Indicate, with the number alone, how many lines in the listing below hold the string "στην".

====== MATERIAL PROVIDED ======

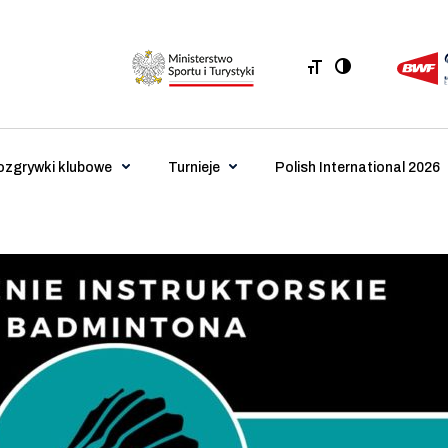
ozgrywki klubowe
Turnieje
Polish International 2026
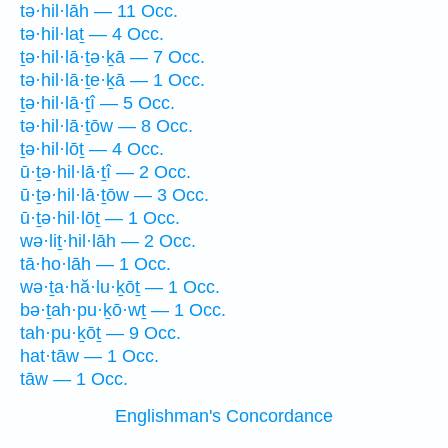
tə·hil·lāh — 11 Occ.
tə·hil·laṯ — 4 Occ.
ṯə·hil·lā·ṯə·ḵā — 7 Occ.
tə·hil·lā·ṯe·ḵā — 1 Occ.
ṯə·hil·lā·ṯî — 5 Occ.
tə·hil·lā·ṯōw — 8 Occ.
ṯə·hil·lōṯ — 4 Occ.
ū·ṯə·hil·lā·ṯî — 2 Occ.
ū·ṯə·hil·lā·ṯōw — 3 Occ.
ū·ṯə·hil·lōṯ — 1 Occ.
wə·liṯ·hil·lāh — 2 Occ.
tā·ho·lāh — 1 Occ.
wə·ṯa·hă·lu·ḵōṯ — 1 Occ.
bə·ṯah·pu·ḵō·wṯ — 1 Occ.
tah·pu·ḵōṯ — 9 Occ.
hat·tāw — 1 Occ.
tāw — 1 Occ.
Englishman's Concordance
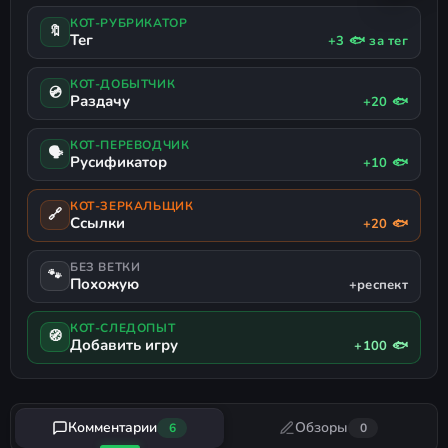
КОТ-РУБРИКАТОР
🔖
Тег
+3 🐟 за тег
КОТ-ДОБЫТЧИК
💿
Раздачу
+20 🐟
КОТ-ПЕРЕВОДЧИК
🗣
Русификатор
+10 🐟
КОТ-ЗЕРКАЛЬЩИК
🔗
Ссылки
+20 🐟
БЕЗ ВЕТКИ
🐾
Похожую
+респект
КОТ-СЛЕДОПЫТ
🧭
Добавить игру
+100 🐟
Комментарии
Обзоры
6
0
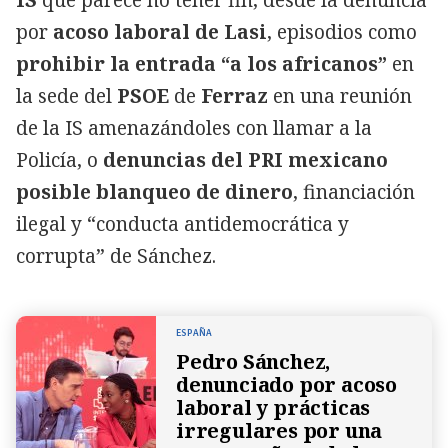
por
acoso laboral de Lasi
, episodios como
prohibir la entrada “a los africanos”
en
la sede del
PSOE
de
Ferraz
en una reunión
de la IS amenazándoles con llamar a la
Policía, o
denuncias del PRI mexicano
posible blanqueo de dinero
, financiación
ilegal y “conducta antidemocrática y
corrupta” de Sánchez.
ESPAÑA
Pedro Sánchez,
denunciado por acoso
laboral y prácticas
irregulares por una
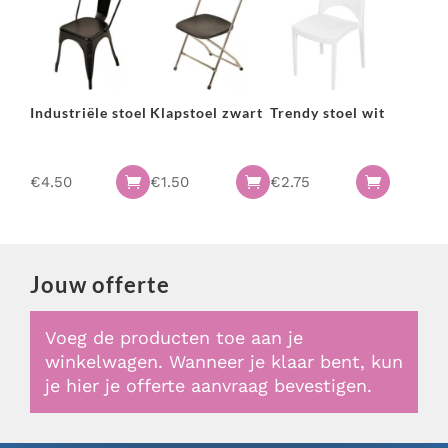
Industriële stoel
Klapstoel zwart
Trendy stoel wit
€
4.50
€
1.50
€
2.75



Jouw offerte
Voeg de producten toe aan je
winkelwagen. Wanneer je klaar bent, kun
je hier je offerte aanvraag bevestigen.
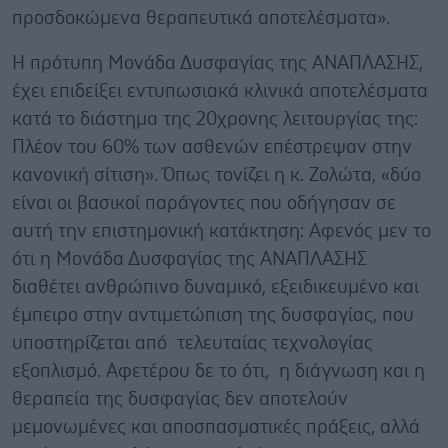
προσδοκώμενα θεραπευτικά αποτελέσματα».
Η πρότυπη Μονάδα Δυσφαγίας της ΑΝΑΠΛΑΣΗΣ,
έχει επιδείξει εντυπωσιακά κλινικά αποτελέσματα
κατά το διάστημα της 20χρονης λειτουργίας της:
Πλέον του 60% των ασθενών επέστρεψαν στην
κανονική σίτιση». Όπως τονίζει η κ. Ζολώτα, «δύο
είναι οι βασικοί παράγοντες που οδήγησαν σε
αυτή την επιστημονική κατάκτηση: Αφενός μεν το
ότι η Μονάδα Δυσφαγίας της ΑΝΑΠΛΑΣΗΣ
διαθέτει ανθρώπινο δυναμικό, εξειδικευμένο και
έμπειρο στην αντιμετώπιση της δυσφαγίας, που
υποστηρίζεται από τελευταίας τεχνολογίας
εξοπλισμό. Αφετέρου δε το ότι, η διάγνωση και η
θεραπεία της δυσφαγίας δεν αποτελούν
μεμονωμένες και αποσπασματικές πράξεις, αλλά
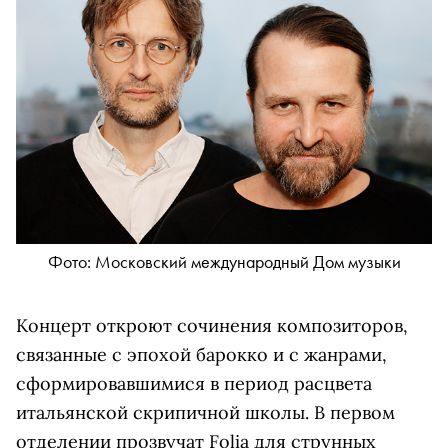
Фото: Московский международный Дом музыки
Концерт откроют сочинения композиторов,
связанные с эпохой барокко и с жанрами,
сформировавшимися в период расцвета
итальянской скрипичной школы. В первом
отделении прозвучат Folia для струнных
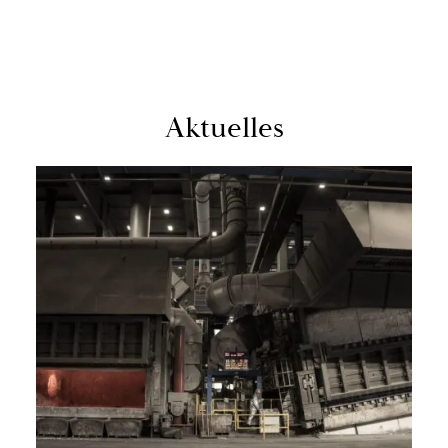
Ak­tu­el­les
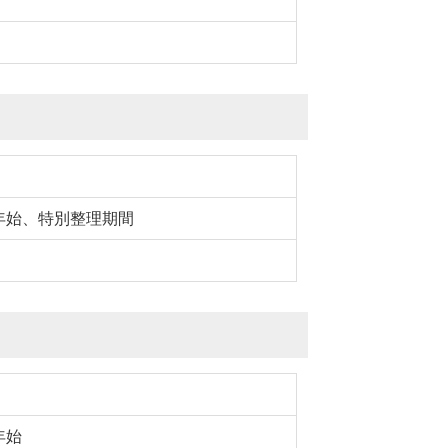
年始、
特別整理期間
年始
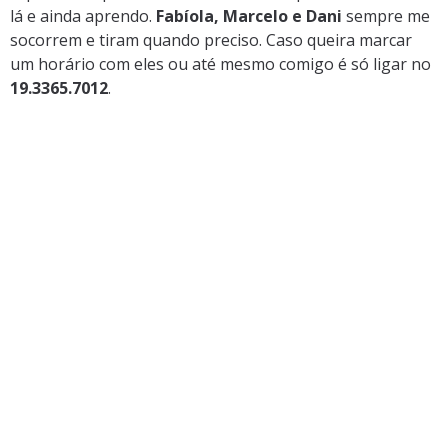
lá e ainda aprendo.
Fabíola, Marcelo e Dani
sempre me
socorrem e tiram quando preciso. Caso queira marcar
um horário com eles ou até mesmo comigo é só ligar no
19.3365.7012
.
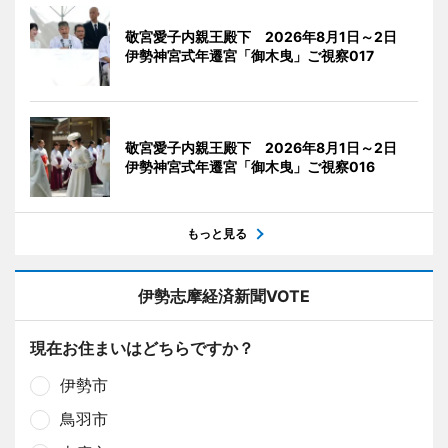
敬宮愛子内親王殿下 2026年8月1日～2日
伊勢神宮式年遷宮「御木曳」ご視察017
敬宮愛子内親王殿下 2026年8月1日～2日
伊勢神宮式年遷宮「御木曳」ご視察016
もっと見る
伊勢志摩経済新聞VOTE
現在お住まいはどちらですか？
伊勢市
鳥羽市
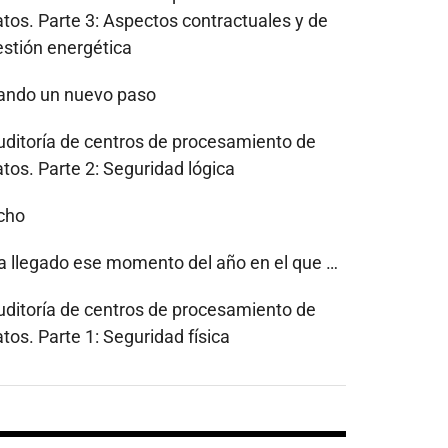
atos. Parte 3: Aspectos contractuales y de
estión energética
ando un nuevo paso
uditoría de centros de procesamiento de
tos. Parte 2: Seguridad lógica
cho
a llegado ese momento del año en el que …
uditoría de centros de procesamiento de
tos. Parte 1: Seguridad física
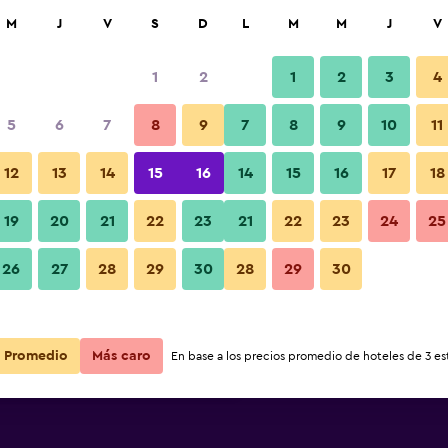
car
M
J
V
S
D
L
M
M
J
V
1
2
1
2
3
4
s barata de precio por noche
5
6
7
8
9
7
8
9
10
11
Habitación
r
Total noche
12
13
14
15
16
14
15
16
17
18
$30
Ver oferta
19
20
21
22
23
21
22
23
24
25
Fotos
26
27
28
29
30
28
29
30
$39
Ver oferta
$39
Ver oferta
Promedio
Más caro
En base a los precios promedio de hoteles de 3 est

======

▸ FINAL ANSWER
2